Note · Media, memory and meaning · May 2026
Agents increase shop time
AI shopping is usually described as a way to save time: the assistant searches, compares and narrows the field. The user stops scrolling through endless results and gets a few good options instead.
That sounds like less time spent shopping. But the more interesting possibility is slightly different.
It may create more attention at the end of the search.
Too many weak signals
A traditional shopping search often starts too wide: too many sites, too many near-identical products and too many small differences that are hard to judge.
The user scans, bounces, opens tabs and tries to build a mental shortlist.
An agent can do the first pass differently.
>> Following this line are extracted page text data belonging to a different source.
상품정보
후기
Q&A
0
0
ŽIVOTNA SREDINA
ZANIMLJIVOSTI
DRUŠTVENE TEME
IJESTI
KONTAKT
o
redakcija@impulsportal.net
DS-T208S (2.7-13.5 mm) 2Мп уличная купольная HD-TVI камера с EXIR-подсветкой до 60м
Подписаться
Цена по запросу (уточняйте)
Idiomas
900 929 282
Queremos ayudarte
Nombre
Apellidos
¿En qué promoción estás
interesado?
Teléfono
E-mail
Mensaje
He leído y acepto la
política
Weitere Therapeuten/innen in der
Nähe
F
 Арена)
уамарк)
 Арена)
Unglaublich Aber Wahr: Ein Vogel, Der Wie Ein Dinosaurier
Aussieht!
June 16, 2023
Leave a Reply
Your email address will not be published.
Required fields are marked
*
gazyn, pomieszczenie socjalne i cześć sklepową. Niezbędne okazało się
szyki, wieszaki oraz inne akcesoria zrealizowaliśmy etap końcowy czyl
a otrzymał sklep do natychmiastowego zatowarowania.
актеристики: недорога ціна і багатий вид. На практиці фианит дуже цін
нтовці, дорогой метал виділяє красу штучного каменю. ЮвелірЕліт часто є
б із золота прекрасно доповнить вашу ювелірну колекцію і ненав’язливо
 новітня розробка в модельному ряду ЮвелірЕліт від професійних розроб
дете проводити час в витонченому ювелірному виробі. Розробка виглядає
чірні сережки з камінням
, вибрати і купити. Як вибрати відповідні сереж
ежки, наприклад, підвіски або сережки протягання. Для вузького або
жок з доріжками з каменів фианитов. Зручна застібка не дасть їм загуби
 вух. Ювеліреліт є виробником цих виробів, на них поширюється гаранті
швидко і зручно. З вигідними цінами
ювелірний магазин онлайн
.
It can remove weak fits, surface trade-offs and return a smaller set of plausible choices.
That does not end the decision. It changes the shape of it.
Shortlists invite inspection
More time on a product page used to suggest friction, confusion or hesitation.
Now it’s starting to mean the opposite: qualified attention.
That’s a small change in behavior, but a large change in how attention is allocated.
Search compresses into a shortlist.
The product page becomes data
For now, the assistant helps narrow the field, then hands the user off to the old web: product details, reviews, shipping options and checkout flows.
That handoff may not last. Agents do not need the whole page. They need the comparison data: product details, prices, reviews, policies and trade-offs.
The e-commerce page starts to change from a destination into a data source.